Safety features in AQL: subject

thomas.beale · 15 November 2019 13:44

yeah… no!

You have to solve questions with 2nd (or nth) order semantics in upper layers of the system, not in the base information models, which can’t be tasked with knowing how particular types of queries should be processed.

thomas.beale · 15 November 2019 13:46

Well, we are thinking about something related - see this page on Reports support in RM.

ian.mcnicoll · 15 November 2019 14:55

I’d like to explore that idea further - can you repost in Clinical so we can discuss without tripping over the AQL docussion, which is complex enough, though I can see the relevance here.

ian.mcnicoll · 17 November 2019 13:19

Here goes (I know I am going to regret this conversation!!).

My view, possibly a misunderstanding of the RM is that is is (a very good) attempt to formalise what the known requirements for an EHR can be universally modelled. This is required because health data encompasses a whole host of ‘special cases’ which one does not find in other sectors. Many of these ‘special cases’ are best dealt with in the archetype-layer but underpinning that is an attempt to capture patterns and rules around which can be defined globally. So we have the specialised ENTRY clases, which were controversial but are accepted as bringing value. We have the ideas of ‘persistent’ vs. ‘event’ compositions, again ‘special cases’ but universally so.

Now we have the ‘special case’ of an ENTRY which contains ’ non-self-data’. There is a clear requirement to be able to handle this kind of data but are allowing subject to be re-defined in a way that is potentially risky from a querying perspective. This has not mattered too much until now, since in general the people building the queries have been the same as those building the templates, and will be aware of this potential risk, and build the appropriate ‘safe-queries’. The problem that Birger is highlighting is that as the scope of use of a set of patient data grows, the people querying may not be aware of this risk, especially since the use of ‘non-self-data’ is actually pretty in the overall picture.

So we know that the ‘non-self-data’ construct is helpful, but we also know that it could represent a significant risk if not used appropriately, and that there is a very clear ‘default’ use i.e PARTY_SELF, which will apply in 99% of usage.

As such I think this is exactly the kind of knowledge that should be instantiated in the RM design. How we do that is a separate issue. It is definitely not an AQL issue per se since any other query mechanism will have exactly the same issue.
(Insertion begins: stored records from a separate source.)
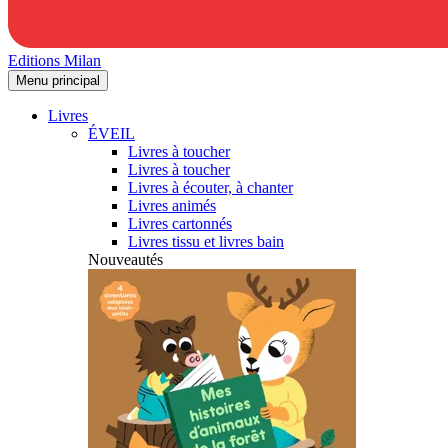
Editions Milan
Menu principal
Livres
ÉVEIL
Livres à toucher
Livres à toucher
Livres à écouter, à chanter
Livres animés
Livres cartonnés
Livres tissu et livres bain
Nouveautés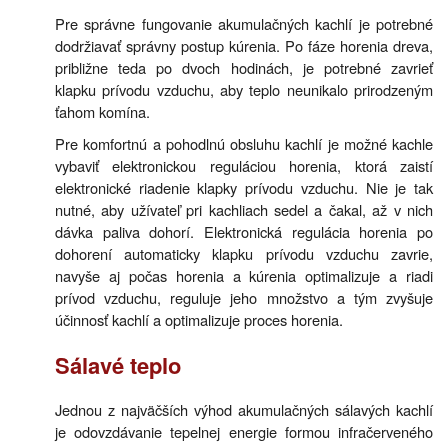
Pre správne fungovanie akumulačných kachlí je potrebné
dodržiavať správny postup kúrenia. Po fáze horenia dreva,
približne teda po dvoch hodinách, je potrebné zavrieť
klapku prívodu vzduchu, aby teplo neunikalo prirodzeným
ťahom komína.
Pre komfortnú a pohodlnú obsluhu kachlí je možné kachle
vybaviť elektronickou reguláciou horenia, ktorá zaistí
elektronické riadenie klapky prívodu vzduchu. Nie je tak
nutné, aby užívateľ pri kachliach sedel a čakal, až v nich
dávka paliva dohorí. Elektronická regulácia horenia po
dohorení automaticky klapku prívodu vzduchu zavrie,
navyše aj počas horenia a kúrenia optimalizuje a riadi
prívod vzduchu, reguluje jeho množstvo a tým zvyšuje
účinnosť kachlí a optimalizuje proces horenia.
Sálavé teplo
Jednou z najväčších výhod akumulačných sálavých kachlí
je odovzdávanie tepelnej energie formou infračerveného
We can mitigate by adding Where clauses or predicates but these will depend on good practice and documentation or tooling, and do add complexity to every query to protect against a pretty obscure set of use cases.

I would prefer that something (optionally) ends up in the instance metadata that potentially prevents inadvertent querying, and I think this will be very helpful in a number of other more subtle cases - such as the one Vebjorn has highlighted.
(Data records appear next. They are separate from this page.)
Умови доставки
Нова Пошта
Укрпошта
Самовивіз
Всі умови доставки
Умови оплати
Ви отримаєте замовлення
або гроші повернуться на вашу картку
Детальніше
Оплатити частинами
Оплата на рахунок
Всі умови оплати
@thomas.beale - I am not suggesting solving these kind of questions at RM level, simply that there are some kind of answers that can only be resolved by adding attribution to the data tree,since querying is archetype and template neutral. The DIPS ’ report’ tag is an example of this - The idea is good, just for me not expressive enough for other similar uses and should be at ENTRY level ?? even at ELEMENT not at Composition. I think that gives us much more flexible approach.

thomas.beale · 17 November 2019 15:54

Don’t shoot me, but I have to point out that this is not the case. There are no ‘special cases’ in the RM in terms of the RM. The RM, like any information model just says what it says. We built it precisely to be able to represent clinical statements about things (foetal heart rate, a donor kidney) whose owning subject is not the subject of the record. But the RM of course has no idea that this might be rare - in fact it would be common in an organ transplant system or dedicated obs/childbirth system - nor that getting the subject wrong in a query could have major consequences. The RM’s job is correct representation, not outguessing querying needs, or statistical occurrences of particular configurations of data.

Putting special markers in the data for this case is a bad option, as @Seref pointed out, that opens the door to endless special cases, which means endless hacking of the RM, and worse, endless hacking of query processors. In the end, it would become nearly impossible to know if either the data or the AQL processor were correct, since correctness would incorporate these special markers, and special processing capabilities.

It’s slightly annoying, but I don’t see any big problem in implementing this with some generic additions to AQL that enable modal querying, which is of the form:

SET SOME_MODE
do some queries
UNSET SOME_MODE

Where the effect of the SOME_MODE is to modify all the queries when turned in, in some standard way. In this particular case, the most obvious modification is the type checking one, that looks for non-PARTY_SELF ENTRYs and includes or excludes them.

Other better solutions may be available, but none of them would involve marking data in a special way, or having to modify the query processor in non-generic ways.

Seref · 18 November 2019 18:08

@thomas.beale I’m taking back my suggestion of SET X /UNSET X. It is a bad idea. As I wrote above, this approach has multiple problems:

Its binary nature is not sufficiently clear for potentially multi-dimensional behaviour choices. Even in RDMSs, where the context is simpler, this approach is leading to lots of problems.
It binds runtime behaviour to actual data. Whether or not we do it with SET switches does not matter. This’ll create a backdoor to a bad design choice and requests will start piling up; every clinician with a ‘magical’ wish will get in the queue with their boolean flags instead of writing WHERE clauses:
We’ll be trying to explain to clinicians why SET HIDE_NOT_CODED_DIAGNOSIS ON is a bad idea within a few months .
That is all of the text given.